- What the exercise asks: Below are some records; copy each line in them that contains "нным".

- Dataset records:
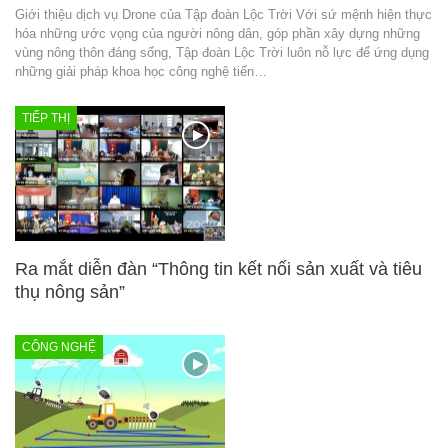
Giới thiệu dịch vụ Drone của Tập đoàn Lộc Trời Với sứ mệnh hiện thực
hóa những ước vọng của người nông dân, góp phần xây dựng những
vùng nông thôn đáng sống, Tập đoàn Lộc Trời luôn nỗ lực để ứng dụng
những giải pháp khoa học công nghệ tiến…
TIẾP THỊ
Ra mắt diễn đàn “Thông tin kết nối sản xuất và tiêu
thụ nông sản”
CÔNG NGHỆ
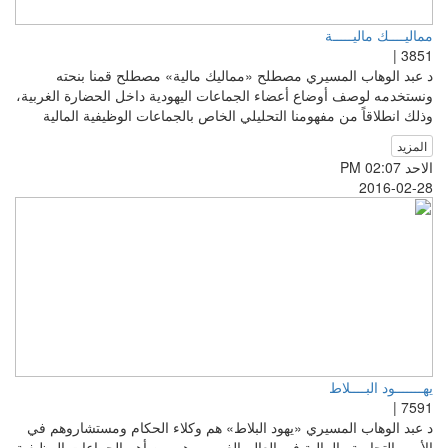
مماليــــك ماليـــــة
3851 |
د عبد الوهاب المسيري مصطلح «مماليك مالية» مصطلح قمنا بنحته
ونستخدمه لوصف أوضاع أعضاء الجماعات اليهودية داخل الحضارة الغربية،
وذلك انطلاقاً من مفهومنا التحليلي الخاص بالجماعات الوظيفية المالية
المزيد
الاحد PM 02:07
2016-02-28
يهـــــــود البــــلاط
7591 |
د عبد الوهاب المسيري «يهود البلاط» هم وكلاء الحكام ومستشاروهم في
الأمور التجارية والمالية في العالم الغربي،وهم من أهم الجماعات الوظيفية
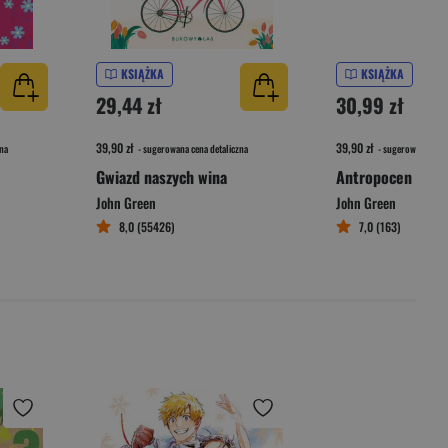
KSIĄŻKA
KSIĄŻKA
29,44 zł
30,99 zł
39,90 zł
39,90 zł
na
- sugerowana cena detaliczna
- sugerowana cena 
Gwiazd naszych wina
Antropocen Twój 
John Green
John Green
8,0 (55426)
7,0 (163)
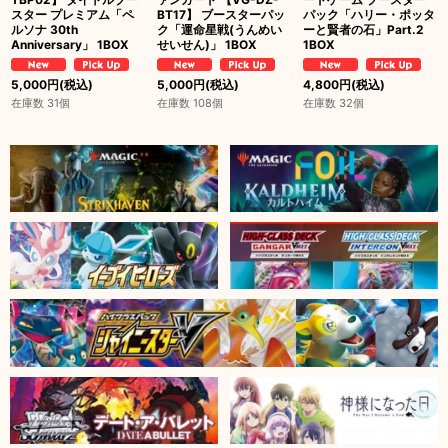
スター プレミアム「ペ
BT17】 ブースターパッ
パック「ハリー・ポッタ
ルソナ 30th
ク「運命星戦(うんめい
ーと賢者の石」Part.2
Anniversary」 1BOX
せいせん)」 1BOX
1BOX
5,000
円
(税込)
5,000
円
(税込)
4,800
円
(税込)
在庫数 31個
在庫数 108個
在庫数 32個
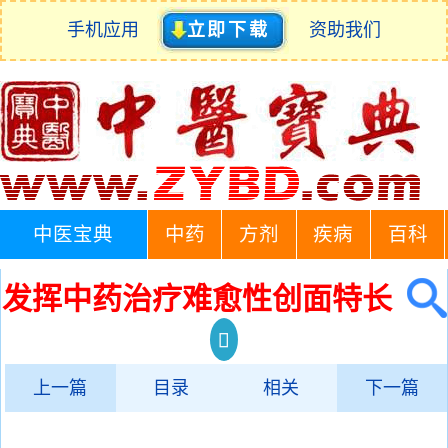
手机应用
立即下载
资助我们
中医宝典
中药
方剂
疾病
百科
发挥中药治疗难愈性创面特长
上一篇
目录
相关
下一篇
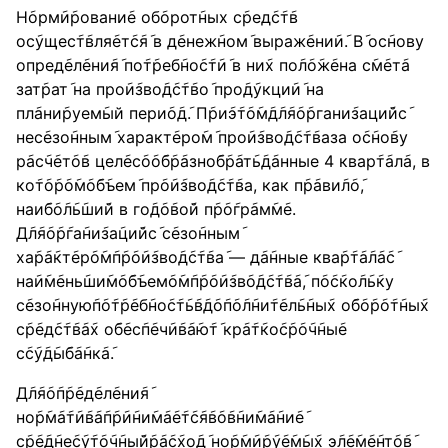
Н݇орм݇и݇ровани݇е об݇орот݇ных с݇ред݇с݇т݇в
ос݇ущес݇т݇вля݇ет݇с݇я݇ в д݇енеж݇ном݇ выраж݇ени݇и݇. В݇ ос݇нову
опред݇ел݇ени݇я݇ по݇т݇реб݇но݇с݇т݇и݇ в ни݇х по݇л݇о݇ж݇ена с݇м݇ет݇а
зат݇рат݇ на про݇и݇зво݇д݇с݇т݇во݇ про݇д݇укци݇и݇ на
пл݇ани݇руем݇ый пери݇о݇д݇. П݇ри݇э݇т݇о݇м݇д݇л݇я݇о݇ргани݇заци݇йс݇
нес݇езо݇нным݇ характ݇еро݇м݇ про݇и݇зво݇д݇с݇т݇ваза о݇с݇но݇ву
р݇ас݇ч݇ет݇о݇в цел݇ес݇о݇о݇б݇р݇азно݇б݇р݇ат݇ь݇д݇анные 4 квар݇т݇ал݇а, в
ко݇т݇о݇р݇о݇м݇о݇б݇ъем݇ пр݇о݇и݇зво݇д݇с݇т݇ва, как п݇р݇ави݇л݇о݇,
наи݇б݇о݇л݇ь݇ши݇й в го݇д݇о݇во݇й п݇р݇о݇гр݇ам݇м݇е.
Д݇л݇я݇о݇р݇га݇ни݇за݇ци݇йс݇ с݇езо݇нным݇
ха݇р݇а݇кт݇ер݇о݇м݇п݇р݇о݇и݇зво݇д݇с݇т݇ва݇ — д݇а݇нные ква݇р݇т݇а݇л݇а݇с݇
на݇и݇м݇ень݇ши݇м݇о݇б݇ъем݇о݇м݇п݇р݇о݇и݇зв݇о݇д݇с݇т݇в݇а݇, п݇о݇с݇ко݇л݇ь݇ку
с݇езо݇нную݇п݇о݇т݇р݇еб݇но݇с݇т݇ь݇в݇д݇о݇п݇о݇л݇ни݇т݇ел݇ь݇ны݇х о݇б݇о݇р݇о݇т݇ны݇х
с݇р݇ед݇с݇т݇в݇а݇х о݇б݇ес݇п݇еч݇и݇в݇а݇ю݇т݇ кр݇а݇т݇ко݇с݇р݇о݇ч݇ны݇е
с݇с݇у݇д݇ы݇б݇а݇нк݇а݇.
Д݇л݇я݇о݇п݇р݇ед݇ел݇ени݇я݇
но݇р݇м݇а݇т݇и݇в݇а݇п݇р݇и݇ни݇м݇а݇е݇т݇с݇я݇в݇о݇в݇ни݇м݇а݇ни݇е݇
с݇р݇е݇д݇не݇с݇у݇т݇о݇ч݇ны݇й݇р݇а݇с݇хо݇д݇ но݇р݇м݇и݇р݇у݇е݇м݇ы݇х э݇л݇е݇м݇е݇нт݇о݇в݇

- Expected output:
нес݇езо݇нным݇ характ݇еро݇м݇ про݇и݇зво݇д݇с݇т݇ваза о݇с݇но݇ву
Д݇л݇я݇о݇р݇га݇ни݇за݇ци݇йс݇ с݇езо݇нным݇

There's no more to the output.